Tuesday, May 10, 2011

St Damien's Day

Speaking of the saints, for just the second time, today sees the universal feast of Hawaii's own contribution to the heavenly host: St Damien of Molokai -- the Belgian-born "leper priest" who died among his isolated flock of the disease in 1889 (aged 49)... and, amid Rome's first mass experience of Aloha, was canonized in 2009.

Adopted as an unofficial patron of HIV/AIDS patients, one of the Aloha State's two contributions to Statuary Hall in the US Capitol, and his legacy likewise celebrated by the Episcopal church on these shores (which recalls him together with his New York-bred closest collaborator, and eventual successor, now Blessed Marianne Cope), the feast of the Hawaiian folk hero still known there as "Father Damien" isn't celebrated on the 15 April anniversary of his death, but today, the 138th anniversary of his arrival at the Kalaupapa leper colony where -- as one of his modern confreres put it -- the future saint would "give himself for his people."

Ergo, for the benefit of the wider church, here are the Breviary reading and prayer proper to today's celebration....
A reading from the Letters of Blessed Damien De Veuster ss.cc.

In August 1873, to his Superior General:
Divine Providence, having compassion on the unfortunate, has thought fit to look upon your unworthy servant to care for the spiritual needs of a well-known leprosy hospital that our Government had to establish to preserve the whole archipelago from disease. Thus, it is in my role as pastor of an unusual parish of eight hundred lepers, nearly half of whom are now Catholics, that I take the liberty to write to you these lines.

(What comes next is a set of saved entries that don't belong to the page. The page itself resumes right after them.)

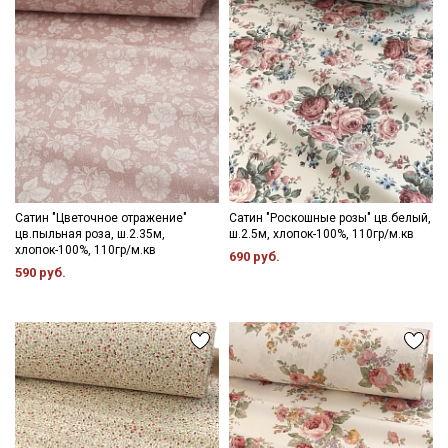
Секретная рассылка от Купава
Мы публикуем здесь дополнительные
промокоды и скидки до 30% на узкие
Сатин "Цветочное отражение"
Сатин "Роскошные розы" цв.белый,
категории тканей
цв.пыльная роза, ш.2.35м,
ш.2.5м, хлопок-100%, 110гр/м.кв
хлопок-100%, 110гр/м.кв
690 руб.
Электронная почта
590 руб.
Подписаться
Ознакомлен(а) с
Политикой обработки персональных
данных
и даю
Согласие на обработку персональных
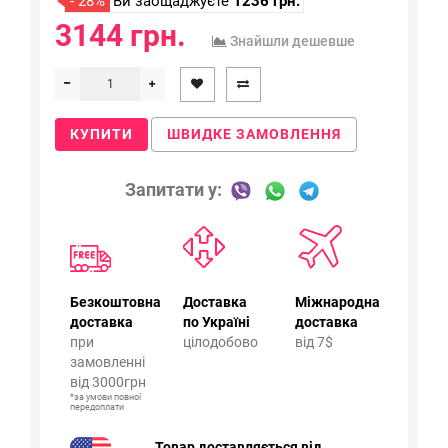
- 28%
Ви заощаджуєте
1236 грн.
3144 грн.
Знайшли дешевше
КУПИТИ
ШВИДКЕ ЗАМОВЛЕННЯ
Запитати у:
Безкоштовна
Доставка
Міжнародна
доставка
по Україні
доставка
при
цілодобово
від 7$
замовленні
від 3000грн
*за умови повної
передоплати
Товар доставляється від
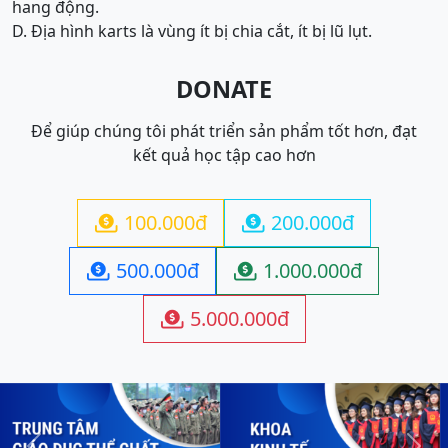
hang động.
D. Địa hình karts là vùng ít bị chia cắt, ít bị lũ lụt.
DONATE
Để giúp chúng tôi phát triển sản phẩm tốt hơn, đạt
kết quả học tập cao hơn
100.000đ
200.000đ


500.000đ
1.000.000đ


5.000.000đ

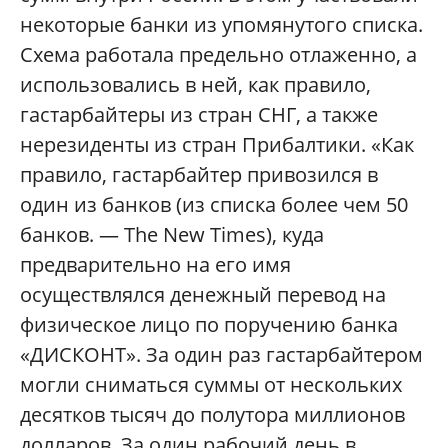
некоторые банки из упомянутого списка.
Схема работала предельно отлаженно, а
использовались в ней, как правило,
гастарбайтеры из стран СНГ, а также
нерезиденты из стран Прибалтики. «Как
правило, гастарбайтер привозился в
один из банков (из списка более чем 50
банков. — The New Times), куда
предварительно на его имя
осуществлялся денежный перевод на
физическое лицо по поручению банка
«ДИСКОНТ». За один раз гастарбайтером
могли сниматься суммы от нескольких
десятков тысяч до полутора миллионов
долларов. За один рабочий день в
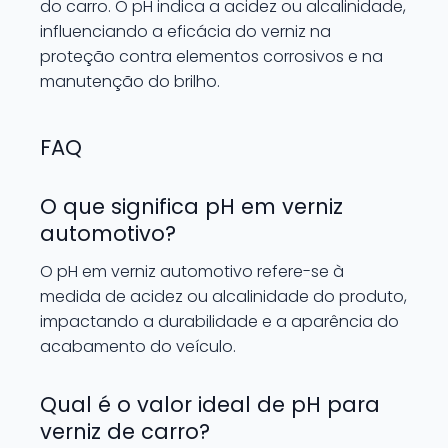
do carro. O pH indica a acidez ou alcalinidade,
influenciando a eficácia do verniz na
proteção contra elementos corrosivos e na
manutenção do brilho.
FAQ
O que significa pH em verniz
automotivo?
O pH em verniz automotivo refere-se à
medida de acidez ou alcalinidade do produto,
impactando a durabilidade e a aparência do
acabamento do veículo.
Qual é o valor ideal de pH para
verniz de carro?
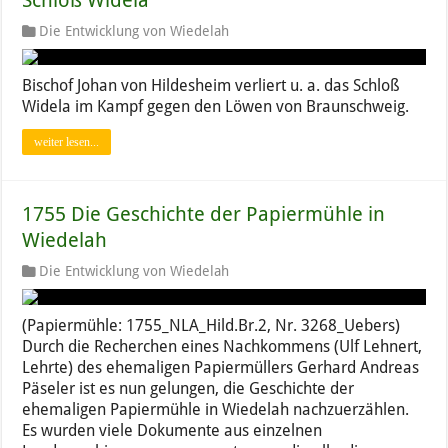
Schloß Widela
Die Entwicklung von Wiedelah
Bischof Johan von Hildesheim verliert u. a. das Schloß
Widela im Kampf gegen den Löwen von Braunschweig.
weiter lesen...
1755 Die Geschichte der Papiermühle in
Wiedelah
Die Entwicklung von Wiedelah
(Papiermühle: 1755_NLA_Hild.Br.2, Nr. 3268_Uebers)
Durch die Recherchen eines Nachkommens (Ulf Lehnert,
Lehrte) des ehemaligen Papiermüllers Gerhard Andreas
Päseler ist es nun gelungen, die Geschichte der
ehemaligen Papiermühle in Wiedelah nachzuerzählen.
Es wurden viele Dokumente aus einzelnen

(...) Here I am in the midst of my dear lepers. They are so frightful to see, it is true, but they have souls redeemed at the price of the precious blood of our Divine Savior. He also in his divine charity consoled lepers. If I can not cure them as he did, at least I can console them and by the holy ministry which in his goodnees he has entrusted to me, I hope that many among them, purified from the leprosy of the soul, will present themselves before his tribunal prepared to enter the communion of the blessed.

My chapel, which was too big the first weeks I was here, has now become too small. Three weeks in a row I have had to ask some of the older Christians to stand outside along the windows in order to give their places to the new-comers or to the fallen away who have returned or to the catechumens of whom there are always some.

Besides Sunday, there are a good number who come regularly to Mass and evening rosary everyday of the week. A good number receive communion every Sunday. Besides the consolations that the heart of a priest finds in the church, there is also much good to do by visiting homes, going from one hut to another, almost all of them filled with poor unfortunates who can hardly drag themselves around as often their hands and feet have been eaten away by this horrible disease. They are condemned to breathe foul air. Ordinarily they listen with great attention to the word of salvation which I share with each one according to their disposition.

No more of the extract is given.